Task requirements:
Each record is to be printed again precisely as it reads.

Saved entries
++++++
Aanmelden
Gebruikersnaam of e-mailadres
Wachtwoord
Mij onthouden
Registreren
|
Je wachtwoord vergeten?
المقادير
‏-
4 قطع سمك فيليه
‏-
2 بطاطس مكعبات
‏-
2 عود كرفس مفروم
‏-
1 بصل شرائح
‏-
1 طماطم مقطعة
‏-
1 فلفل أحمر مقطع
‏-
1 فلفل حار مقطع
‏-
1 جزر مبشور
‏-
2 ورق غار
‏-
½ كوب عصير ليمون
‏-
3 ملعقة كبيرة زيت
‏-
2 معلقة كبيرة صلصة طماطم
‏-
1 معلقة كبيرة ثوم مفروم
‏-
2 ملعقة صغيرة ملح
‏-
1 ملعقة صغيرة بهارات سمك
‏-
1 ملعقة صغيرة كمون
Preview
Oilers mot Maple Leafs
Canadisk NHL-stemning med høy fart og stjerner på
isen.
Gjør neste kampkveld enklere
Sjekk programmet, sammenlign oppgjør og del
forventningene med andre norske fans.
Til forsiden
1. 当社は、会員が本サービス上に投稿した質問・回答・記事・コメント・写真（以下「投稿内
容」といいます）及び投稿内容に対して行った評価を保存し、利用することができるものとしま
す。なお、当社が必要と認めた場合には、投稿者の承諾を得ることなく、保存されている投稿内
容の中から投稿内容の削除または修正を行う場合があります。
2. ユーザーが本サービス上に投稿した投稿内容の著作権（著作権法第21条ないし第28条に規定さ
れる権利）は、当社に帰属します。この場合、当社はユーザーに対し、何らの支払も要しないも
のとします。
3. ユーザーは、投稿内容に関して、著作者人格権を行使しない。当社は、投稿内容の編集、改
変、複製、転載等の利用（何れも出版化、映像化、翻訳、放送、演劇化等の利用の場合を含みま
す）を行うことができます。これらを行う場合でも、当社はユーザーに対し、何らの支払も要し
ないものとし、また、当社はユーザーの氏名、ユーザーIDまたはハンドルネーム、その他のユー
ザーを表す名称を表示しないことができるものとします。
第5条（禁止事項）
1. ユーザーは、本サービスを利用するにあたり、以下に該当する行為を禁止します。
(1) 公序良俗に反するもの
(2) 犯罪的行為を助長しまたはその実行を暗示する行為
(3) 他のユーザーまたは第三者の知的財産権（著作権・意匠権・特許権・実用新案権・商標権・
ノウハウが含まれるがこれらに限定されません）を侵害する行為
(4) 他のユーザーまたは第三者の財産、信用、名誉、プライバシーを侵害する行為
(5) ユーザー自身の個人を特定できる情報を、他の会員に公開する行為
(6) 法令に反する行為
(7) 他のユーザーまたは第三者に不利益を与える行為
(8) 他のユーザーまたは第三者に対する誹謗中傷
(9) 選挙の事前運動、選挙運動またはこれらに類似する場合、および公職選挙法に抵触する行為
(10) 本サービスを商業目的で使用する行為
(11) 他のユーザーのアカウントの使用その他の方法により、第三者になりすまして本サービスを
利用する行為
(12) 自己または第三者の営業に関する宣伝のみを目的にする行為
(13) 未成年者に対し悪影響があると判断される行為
++++++
The answer:
Aanmelden
Gebruikersnaam of e-mailadres
Wachtwoord
Mij onthouden
Registreren
|
Je wachtwoord vergeten?
المقادير
‏-
4 قطع سمك فيليه
‏-
2 بطاطس مكعبات
‏-
2 عود كرفس مفروم
‏-
1 بصل شرائح
‏-
1 طماطم مقطعة
‏-
1 فلفل أحمر مقطع
‏-
1 فلفل حار مقطع
‏-
1 جزر مبشور
‏-
2 ورق غار
‏-
½ كوب عصير ليمون
‏-
3 ملعقة كبيرة زيت
‏-
2 معلقة كبيرة صلصة طماطم
‏-
1 معلقة كبيرة ثوم مفروم
‏-
2 ملعقة صغيرة ملح
‏-
1 ملعقة صغيرة بهارات سمك
‏-
1 ملعقة صغيرة كمون
Preview
Oilers mot Maple Leafs
Canadisk NHL-stemning med høy fart og stjerner på
isen.
Gjør neste kampkveld enklere
Sjekk programmet, sammenlign oppgjør og del
forventningene med andre norske fans.
Til forsiden
1. 当社は、会員が本サービス上に投稿した質問・回答・記事・コメント・写真（以下「投稿内
容」といいます）及び投稿内容に対して行った評価を保存し、利用することができるものとしま
す。なお、当社が必要と認めた場合には、投稿者の承諾を得ることなく、保存されている投稿内
容の中から投稿内容の削除または修正を行う場合があります。
2. ユーザーが本サービス上に投稿した投稿内容の著作権（著作権法第21条ないし第28条に規定さ
れる権利）は、当社に帰属します。この場合、当社はユーザーに対し、何らの支払も要しないも
のとします。
3. ユーザーは、投稿内容に関して、著作者人格権を行使しない。当社は、投稿内容の編集、改
変、複製、転載等の利用（何れも出版化、映像化、翻訳、放送、演劇化等の利用の場合を含みま
す）を行うことができます。これらを行う場合でも、当社はユーザーに対し、何らの支払も要し
ないものとし、また、当社はユーザーの氏名、ユーザーIDまたはハンドルネーム、その他のユー
ザーを表す名称を表示しないことができるものとします。
第5条（禁止事項）
1. ユーザーは、本サービスを利用するにあたり、以下に該当する行為を禁止します。
(1) 公序良俗に反するもの
(2) 犯罪的行為を助長しまたはその実行を暗示する行為
(3) 他のユーザーまたは第三者の知的財産権（著作権・意匠権・特許権・実用新案権・商標権・
ノウハウが含まれるがこれらに限定されません）を侵害する行為
(4) 他のユーザーまたは第三者の財産、信用、名誉、プライバシーを侵害する行為
(5) ユーザー自身の個人を特定できる情報を、他の会員に公開する行為
(6) 法令に反する行為
(7) 他のユーザーまたは第三者に不利益を与える行為
(8) 他のユーザーまたは第三者に対する誹謗中傷
(9) 選挙の事前運動、選挙運動またはこれらに類似する場合、および公職選挙法に抵触する行為
(10) 本サービスを商業目的で使用する行為
(11) 他のユーザーのアカウントの使用その他の方法により、第三者になりすまして本サービスを
利用する行為
(12) 自己または第三者の営業に関する宣伝のみを目的にする行為
(13) 未成年者に対し悪影響があると判断される行為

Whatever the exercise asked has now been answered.